Oktoberfest has long been a tradition here in Columbus, and although each year’s celebration of German culture shows respect for that tradition, there’s always room for a few changes to the annual recipe.
The 2012 Columbus Oktoberfest, set for Sept. 28-30 at the Ohio Expo Center, will be no exception.
“This year, we will have a carver come in and create beer steins out of a big hunk of wood with a chainsaw,” says Geoff Schmidt, director of Oktoberfest and owner of Schmidt’s Restaurant und Sausage Haus, which organizes the event. “We also have the National Cornhole Association coming to the festival. There will be a competition and they will select someone to go to the national cornhole competition in Cincinnati.”
Other competitions throughout the weekend include the cream puff eating competition, the four-mile Brat Trot race and the stone toss. The stone toss is an event where men and women attempt to throw 130-pound and 77-pound stones, respectively, as far as they can.
On tap for the weekend are three authentic German beers: Bitburger, Paulaner and Hofbrau.
“Ninety-nine percent of the people who get beer buy the German brews,” Schmidt says. “Ours are imported strictly from Germany.”
An array of food vendors will also be set up during the weekend to offer German cuisine – kraut, potato salad, feathered fries, potato pancakes, schnitzel and plenty more.
At least 20 bands are lined up to perform at the event, including Tommy Schober, 40-year veteran performer Hank Haller and the unique alternative band the Klabberheads.
“The Klabberheads are different because they are a bit more of a contemporary blend of German music,” Schmidt says. “They mix it up with their performances with some added flair. They have a lot of fun.”
More than 50 exhibitors will be on hand to offer guests unique, homemade crafts, such as jewelry, glass and metal sculptures, sporting items, candles, pottery, yard art, and gourmet food.

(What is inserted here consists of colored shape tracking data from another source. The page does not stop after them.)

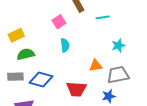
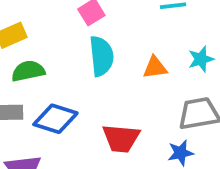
cyan semicircle: (65, 45) -> (101, 56), size x1.5
orange triangle: (96, 66) -> (155, 67), moved

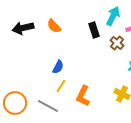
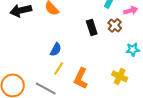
black rectangle: (94, 30) -> (92, 27), moved

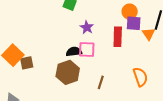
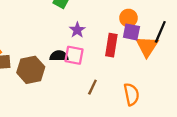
orange triangle: (149, 34) -> (147, 46), size x1.5
brown hexagon: (68, 72) -> (31, 70), moved
brown line: (101, 82) -> (92, 87), moved

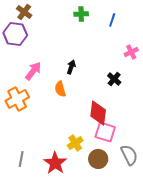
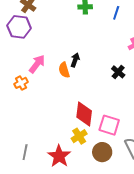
orange semicircle: (60, 89) -> (64, 70), moved
orange cross: (17, 99) -> (21, 83), moved, size x0.6
red diamond: (98, 113) -> (84, 114), moved

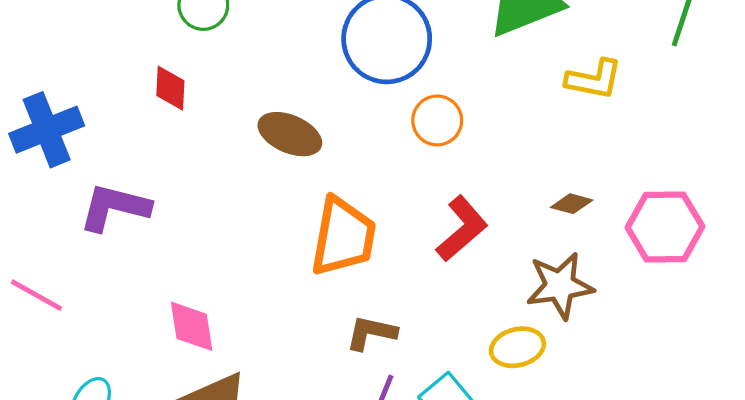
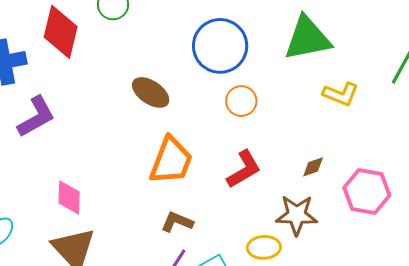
red diamond: (170, 88) -> (61, 32), moved, size x1.8
brown diamond: (572, 204) -> (313, 167), turned -45
purple L-shape: (115, 207) -> (36, 117), turned 126

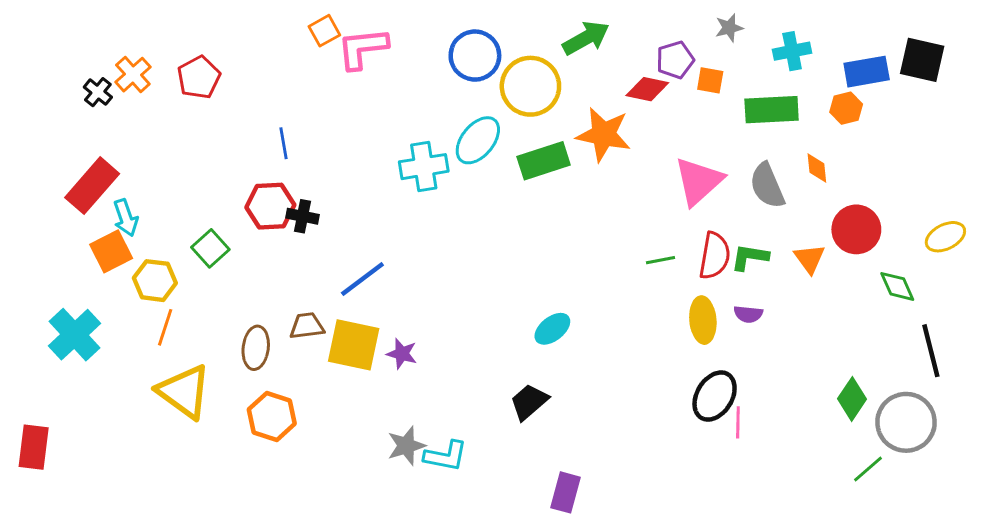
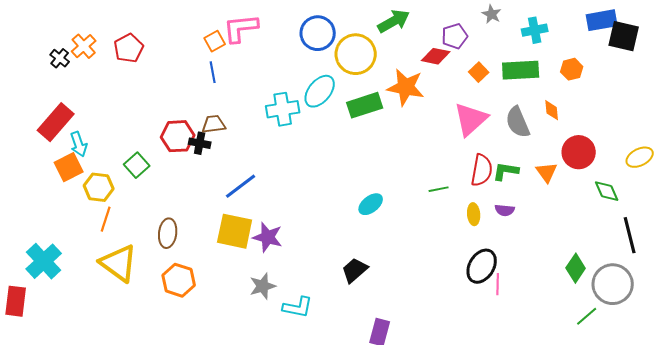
gray star: (729, 28) -> (492, 14), turned -30
orange square: (324, 31) -> (215, 41), moved
blue rectangle: (867, 72) -> (602, 20), moved
orange square: (710, 80) -> (479, 72), moved, turned 36
blue line: (283, 143) -> (213, 72), moved
green line: (661, 260) -> (439, 189), moved
yellow ellipse: (703, 320) -> (474, 214), size x0.7
brown trapezoid: (307, 326) -> (214, 124), moved
cyan ellipse: (552, 329) -> (371, 204), moved
cyan cross: (75, 335) -> (44, 261), moved
purple star: (402, 354) -> (268, 237), size x1.4
gray star: (406, 446) -> (263, 286), moved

“In the middle, if you get tired of dancing to polka, we have our Marketplatz for shopping,” Schmidt says. “Also, everyone knows that we drink here, it’s in the nature of coming from Germany, so we tried to make it more family-friendly with the addition of the Kinderplatz. This is a designated area for kids with bouncy rides, arts and crafts and games. We want people to know they can come here with the whole family.”
The festival is about having fun and celebrating German heritage, but this year, the festival organizers are giving some of the proceeds to good cause.
“This is the first time we are able to donate to a charitable organization,” Schmidt says. “Proceeds will go to the Mid-Ohio Foodbank, which distributes food all throughout Ohio.”
Oktoberfest is free and open to the public. In case of inclement weather, there is 100,000 square feet of indoor space that makes the festival an all-weather event.